Reflections on Software Performance

  • > It seems increasingly common these days to not worry about performance at all,

    You don't even have to continue there. People, who should know better, assume that 'modern cloud stuff' will make this trivial. You just add some auto-scaling and it can handle anything. Until it grinds to a halt because it cannot scale beyond bottlenecks (relational database most likely) or the credit card is empty trying to pull in more resources beyond the ridiculous amount that were already being used for the (relatively) tiny amount of users.

    This will only get worse as people generally use the 'premature optimization' (delivering software for launch is not premature!) and 'people are more expensive than more servers' (no they are not with some actual traffic and O(n^2) performing crap) as excuse to not even try to understand this anymore. Same with storage space; with NoSQL, there are terabytes of data growing out of nowhere because 'we don't care as it works and it's 'fast' to market, again 'programmers are more expensive than more hardware!'). Just run a script to fire up 500 aws instances backed by Dynamo and fall asleep.

    I am not so worried about premature optimization ; I am more worried about never optimization. And at that; i'm really worried about my (mostly younger) colleagues simply not caring because they believe it's a waste of time.

  • Yes, performance is a feature.

    You have to plan and architecture for it, and you can't just tack it on after the fact by profiling a few hot codepaths (though you should do that too).

    Performance can be different from "scalability" though. Sometimes, there is tension between the two.

  • This piece is excellent. I really love how it challenges the "optimize last" philosophy by pointing out that performance is integral to how a tool will be used and designing it in as part of the architecture from the very start can produce a fundamentally different product, even if it appears to have the same features.

  • I've heard that performance is a feature but I feel like that understates the effort involved in seeking performance for a piece of software.

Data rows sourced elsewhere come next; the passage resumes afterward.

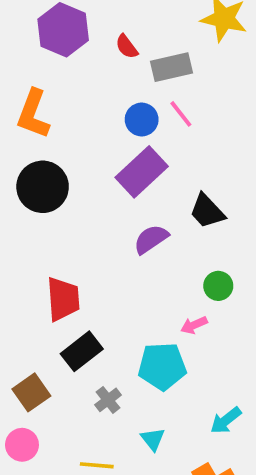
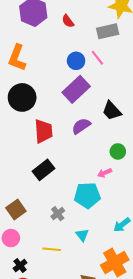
gray rectangle: (172, 67) -> (108, 31), moved
red trapezoid: (63, 299) -> (43, 131), moved
black rectangle: (82, 351) -> (43, 170), moved

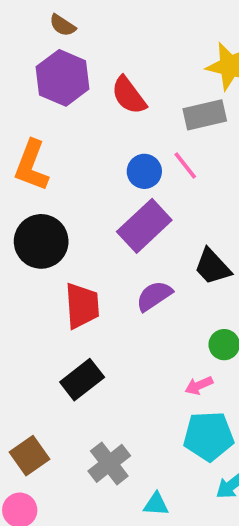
red semicircle: (68, 21) -> (129, 95), size x1.5
cyan pentagon: (87, 195) -> (209, 436), moved
gray cross: (58, 214) -> (109, 463), size x1.5
cyan triangle: (82, 235) -> (156, 504), turned -48

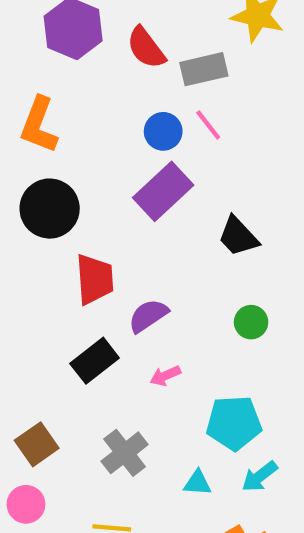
gray rectangle: (205, 115) -> (204, 69), moved
purple semicircle: (154, 296) -> (148, 316), moved
pink arrow: (199, 386) -> (165, 376), moved
cyan triangle: (156, 504) -> (197, 483), moved

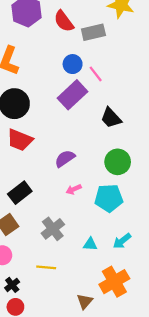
pink line: (208, 125) -> (96, 74), moved
red trapezoid: (95, 279) -> (20, 140), moved, turned 116
green circle: (251, 322) -> (118, 162), size x1.5
black rectangle: (95, 361) -> (20, 193), moved
cyan pentagon: (234, 423) -> (109, 198), moved

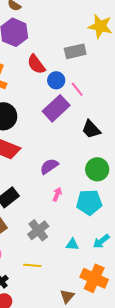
red semicircle: (64, 21) -> (36, 64), moved
pink arrow: (74, 189) -> (57, 194), turned 136
orange cross: (114, 282) -> (94, 278), turned -36

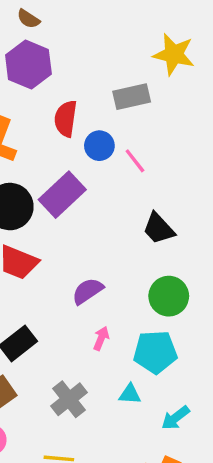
red semicircle: (36, 64) -> (66, 119), turned 45
purple rectangle: (56, 108) -> (62, 195), moved
cyan triangle: (72, 244) -> (130, 394), moved

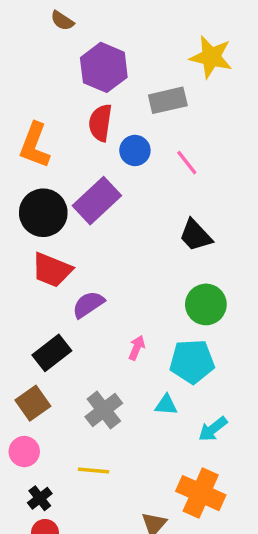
purple hexagon: (28, 65) -> (104, 67), moved
pink line: (135, 161) -> (187, 163), moved
purple semicircle: (88, 291) -> (88, 304), moved

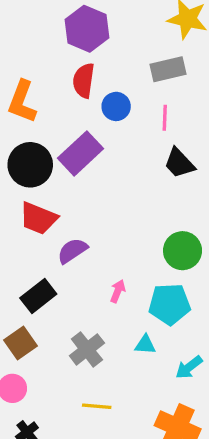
gray rectangle: (168, 100) -> (168, 69), moved
pink line: (187, 163) -> (165, 118), turned 40
black trapezoid: (196, 235) -> (179, 163), moved
yellow line: (93, 471) -> (97, 406), moved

    If you want to call it a feature, its closer to N features: 1 for each feature you have. If you have 10 features, and add performance, the effort involved isn't like having 11 features. It's like having 20 features. The effect is multiplicative.

    This is because performance is a cross cutting concern. Many times cross cutting concerns are easy to inject/share effort with. But not with performance. You can't just add an @OptimizeThis annotation to speed up your code. Performance tuning tends to be very specific to each chunk of code.

  • > And while the SQLite developers were able to do this work after the fact, the more 1% regressions you can avoid in the first place, the easier this work is.

    That mention of regressions seems, IMO, a slightly out of left field attempt at dismissing how the SQLite example shows that you can, in fact, "make it fast" later. Maybe he should've a picked a different example entirely because it undermined his point a little bit.[1]

    All in all, his entire thesis comes from talking about a typechecker, which is indeed a piece of software whose each component in general contributes to the performance of the whole. It isn't a set of disparage moving parts (at least, from what I remember of my time studying parsers in college), so it's very hard to optimize by sections because all components mostly feed off each other. Most software is not a typechecking tool, plenty (dare I say, most) of software does have specific bottlenecks.

    Though I do agree that, even if we aren't focusing on it right away, we should keep performance in mind from the beginning. If nothing else, making the application/system as modular as possible, so as to make it easier to replace the slowest moving parts.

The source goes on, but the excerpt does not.